La Russie, qui a accueilli la Coupe du monde en juin et juillet 2018, a vu ses dépenses grimper en flèche. Les documents officiels montrent une dépense 11,8 milliards de dollars afin de financer l’accueil du tournoi. Alors que de nombreux pays considèrent ces dépenses comme un investissement en infrastructure sur des décennies, il est très courant que les stades ne soient plus utilisés une fois le rideau de la compétition baissé. Au Brésil par exemple, le stade Arena Pernambuco, à Recife, peut maintenant être loué pour des anniversaires.
LES CONSÉQUENCES FINANCIÈRES
Robert Kelly
Professeur de sciences politiques et diplomatie à l’Université nationale de Pusan
Il y aurait peut-être un peu de fuite des capitaux hors des pays du Golfe pendant quelques mois, mais rien de sérieux.
John Phelan
Économiste, Centre of the American Experiment
Je ne pense pas qu’il y aurait d’effets du tout. Le Qatar utilise le tournoi pour montrer sa richesse, pas pour développer sa croissance, contrairement au Royaume-Uni lors des Jeux Olympiques de 2012.

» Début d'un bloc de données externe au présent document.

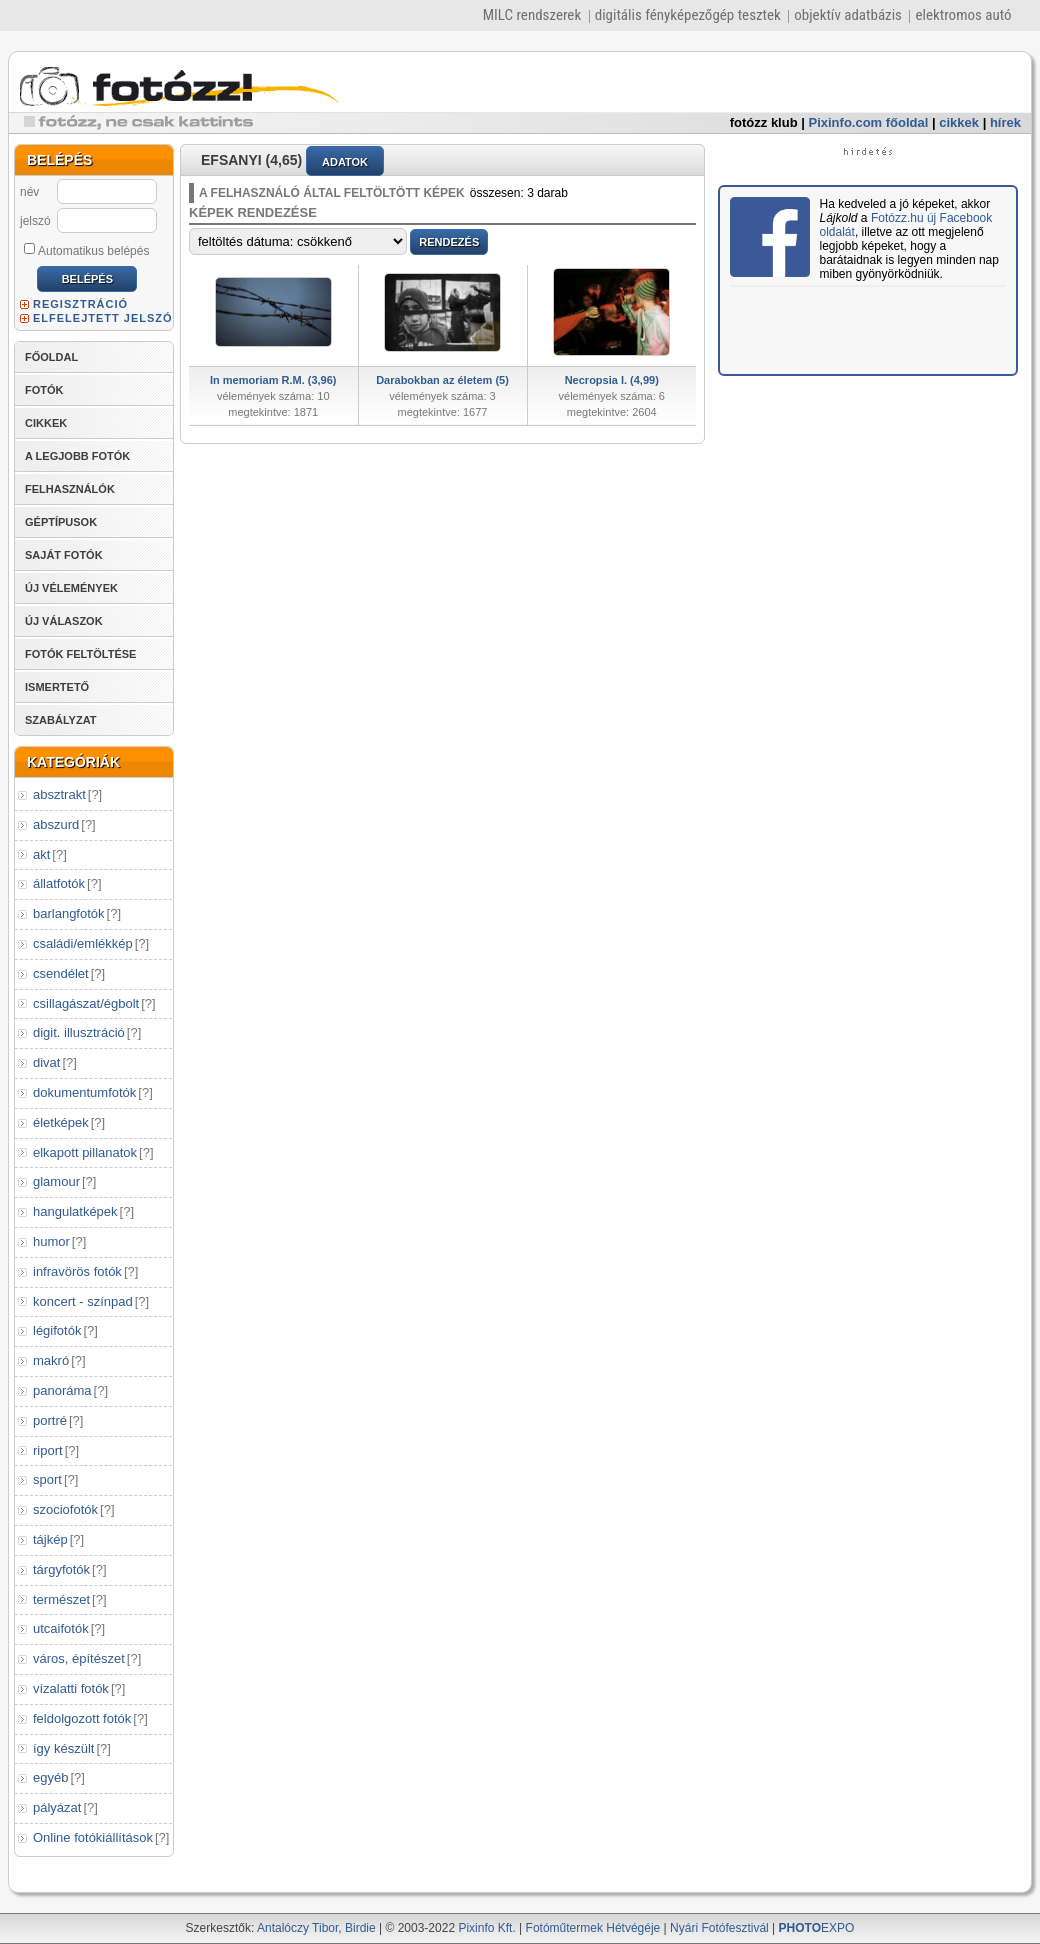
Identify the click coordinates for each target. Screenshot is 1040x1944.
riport (48, 1450)
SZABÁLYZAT (61, 720)
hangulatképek (75, 1211)
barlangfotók (69, 913)
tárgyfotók (61, 1569)
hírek (1005, 122)
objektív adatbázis (848, 15)
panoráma (62, 1390)
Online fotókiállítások (93, 1837)
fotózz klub (764, 122)
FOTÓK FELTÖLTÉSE (80, 654)
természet (61, 1599)
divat (46, 1062)
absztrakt (59, 794)
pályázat (57, 1807)
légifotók (57, 1330)
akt (41, 854)
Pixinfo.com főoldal (869, 122)
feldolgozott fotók (82, 1718)
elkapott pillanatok (85, 1152)
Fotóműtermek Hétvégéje (593, 1928)
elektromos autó (963, 15)
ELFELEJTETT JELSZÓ (103, 318)
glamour (56, 1181)
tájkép (50, 1539)
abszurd (56, 824)
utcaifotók (61, 1628)
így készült (63, 1748)
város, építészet (79, 1658)
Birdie (360, 1928)
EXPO (817, 1928)
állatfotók (59, 883)
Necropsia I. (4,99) (612, 380)
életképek (61, 1122)
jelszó (35, 221)
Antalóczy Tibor (297, 1928)
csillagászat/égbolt (86, 1003)
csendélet (61, 973)
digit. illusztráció (79, 1032)
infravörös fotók (77, 1271)
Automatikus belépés (86, 250)
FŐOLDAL (51, 357)
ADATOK (345, 162)
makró (51, 1360)
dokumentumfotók (84, 1092)
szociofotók (65, 1509)
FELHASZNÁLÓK (70, 489)
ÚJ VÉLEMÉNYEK (71, 588)
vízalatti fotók (71, 1688)
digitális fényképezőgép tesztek (688, 15)
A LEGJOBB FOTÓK (77, 456)
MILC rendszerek (532, 15)
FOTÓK (44, 390)
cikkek (959, 122)
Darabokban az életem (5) (442, 380)
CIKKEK (46, 423)
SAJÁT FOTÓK (64, 555)
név (29, 192)
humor (51, 1241)
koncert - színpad (83, 1301)
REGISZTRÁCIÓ (80, 304)
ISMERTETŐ (57, 687)
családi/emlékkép (83, 943)
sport (47, 1479)
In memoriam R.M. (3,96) (273, 380)
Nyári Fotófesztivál (719, 1928)
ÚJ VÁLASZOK (64, 621)
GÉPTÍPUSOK (61, 522)
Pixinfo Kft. (486, 1928)
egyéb (50, 1777)
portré (50, 1420)
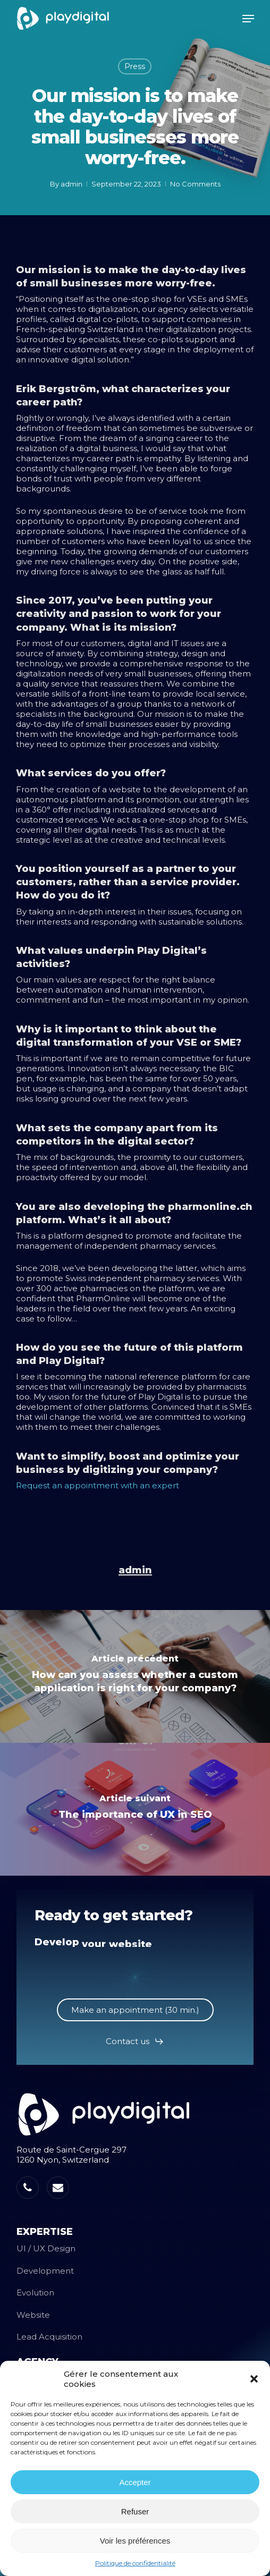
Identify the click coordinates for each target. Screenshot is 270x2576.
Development (45, 2271)
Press (134, 66)
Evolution (35, 2292)
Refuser (135, 2511)
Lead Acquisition (49, 2337)
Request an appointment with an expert (97, 1485)
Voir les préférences (135, 2540)
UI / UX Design (45, 2248)
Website (33, 2315)
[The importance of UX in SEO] (135, 1809)
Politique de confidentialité (135, 2563)
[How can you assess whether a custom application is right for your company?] (135, 1676)
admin (71, 184)
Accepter (134, 2482)
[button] (254, 2379)
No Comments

Les chiffres montrent que les Coupes du monde ont des effets minimes mais intéressants sur les marchés boursiers. En fait, pendant le Mondial de 2010 en Afrique du Sud, le nombre de transactions opérées quand l’équipe nationale jouait chutait de 45% sur 15 marchés boursiers internationaux selon une étude de la BCE (Banque centrale européenne). À chaque fois qu’un but était marqué, une autre chute de 5% s’ajoutait. Le vainqueur de la Coupe du monde a aussi des chances de voir son marché boursier s’afficher en hausse, selon une étude de Goldman Sachs affirmant que les pays vainqueurs précédents ont enregistré un bond de 3,5% de leur indice boursier les mois suivant la victoire.
LES CONSÉQUENCES SOCIALES
Robert Kelly
Professeur de sciences politiques et diplomatie à l’Université nationale de Pusan
Ce serait un choc pour la main-d’œuvre étrangère dans le monde entier et cela encouragerait à mieux traiter la main-d’œuvre itinérante de Corée du Nord et des Philippines. Les ONG utiliseraient cela comme argument dans leur activisme.
Joshua Mahony
Analyste des marchés, IG Market
Le sentiment de persécution des nations du Moyen-Orient par les pouvoirs traditionnels européens et américains grandirait un peu plus.
John Phelan
Je pense que l’on verrait de la colère se propager au Moyen-Orient. Ce serait perçu comme un nouveau tour de force des pays occidentaux. Cela n’aurait pas l’impact qu’a eu la guerre en Irak ou les caricatures de Mahomet, mais il y aurait quand même des effets et cela nourrirait les discours déjà existants.